Leave out the pictures and reproduce all of the data exactly.
##### SOURCE INFORMATION
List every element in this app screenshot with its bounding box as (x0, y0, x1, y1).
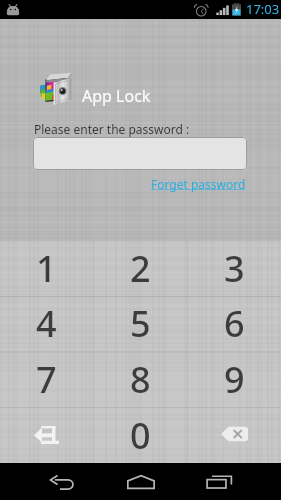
button[interactable]: Forget password (151, 176, 246, 192)
staticText: 17:03 (246, 0, 280, 18)
staticText: 8 (130, 355, 151, 404)
button[interactable]: 3 (187, 241, 281, 296)
button[interactable]: Delete (187, 407, 281, 463)
button[interactable]: 0 (93, 407, 187, 463)
button[interactable] (33, 137, 247, 170)
button[interactable]: 9 (187, 351, 281, 407)
staticText: 6 (224, 299, 245, 348)
button[interactable]: 4 (0, 296, 93, 351)
button[interactable]: 2 (93, 241, 187, 296)
button[interactable]: Back (38, 463, 87, 500)
other: Back (50, 475, 75, 490)
button[interactable]: 5 (93, 296, 187, 351)
button[interactable]: Recents (195, 463, 244, 500)
button[interactable]: 6 (187, 296, 281, 351)
button[interactable]: Home (116, 463, 165, 500)
staticText: Please enter the password : (34, 121, 190, 137)
staticText: App Lock (82, 85, 151, 107)
staticText: 5 (130, 299, 151, 348)
other: Delete (221, 426, 248, 442)
staticText: 2 (130, 244, 151, 293)
other: Recents (206, 475, 233, 489)
button[interactable]: 8 (93, 351, 187, 407)
button[interactable]: 7 (0, 351, 93, 407)
staticText: 9 (224, 355, 245, 404)
button[interactable]: 1 (0, 241, 93, 296)
other: Enter (34, 426, 59, 444)
button[interactable]: Enter (0, 407, 93, 463)
staticText: 1 (36, 244, 57, 293)
staticText: 7 (36, 355, 57, 404)
staticText: 4 (36, 299, 57, 348)
staticText: Forget password (151, 176, 246, 192)
staticText: 0 (130, 411, 151, 460)
staticText: 3 (224, 244, 245, 293)
other: Home (127, 475, 155, 489)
##########
■ RESULT OF THE EXERCISE ■
List every element in this app screenshot with its bounding box as (x0, y0, x1, y1).
button[interactable]: Forget password (151, 176, 246, 192)
staticText: 17:03 (246, 0, 280, 18)
staticText: 8 (130, 355, 151, 404)
button[interactable]: 3 (187, 241, 281, 296)
button[interactable]: Delete (187, 407, 281, 463)
button[interactable]: 0 (93, 407, 187, 463)
button[interactable] (33, 137, 247, 170)
button[interactable]: 9 (187, 351, 281, 407)
staticText: 6 (224, 299, 245, 348)
button[interactable]: 4 (0, 296, 93, 351)
button[interactable]: 2 (93, 241, 187, 296)
button[interactable]: Back (38, 463, 87, 500)
other: Back (50, 475, 75, 490)
button[interactable]: 5 (93, 296, 187, 351)
button[interactable]: Recents (195, 463, 244, 500)
button[interactable]: 6 (187, 296, 281, 351)
button[interactable]: Home (116, 463, 165, 500)
staticText: Please enter the password : (34, 121, 190, 137)
staticText: App Lock (82, 85, 151, 107)
staticText: 5 (130, 299, 151, 348)
other: Delete (221, 426, 248, 442)
staticText: 2 (130, 244, 151, 293)
other: Recents (206, 475, 233, 489)
button[interactable]: 8 (93, 351, 187, 407)
button[interactable]: 7 (0, 351, 93, 407)
staticText: 9 (224, 355, 245, 404)
button[interactable]: 1 (0, 241, 93, 296)
other: Enter (34, 426, 59, 444)
button[interactable]: Enter (0, 407, 93, 463)
staticText: 1 (36, 244, 57, 293)
staticText: 7 (36, 355, 57, 404)
staticText: 4 (36, 299, 57, 348)
staticText: Forget password (151, 176, 246, 192)
staticText: 0 (130, 411, 151, 460)
staticText: 3 (224, 244, 245, 293)
other: Home (127, 475, 155, 489)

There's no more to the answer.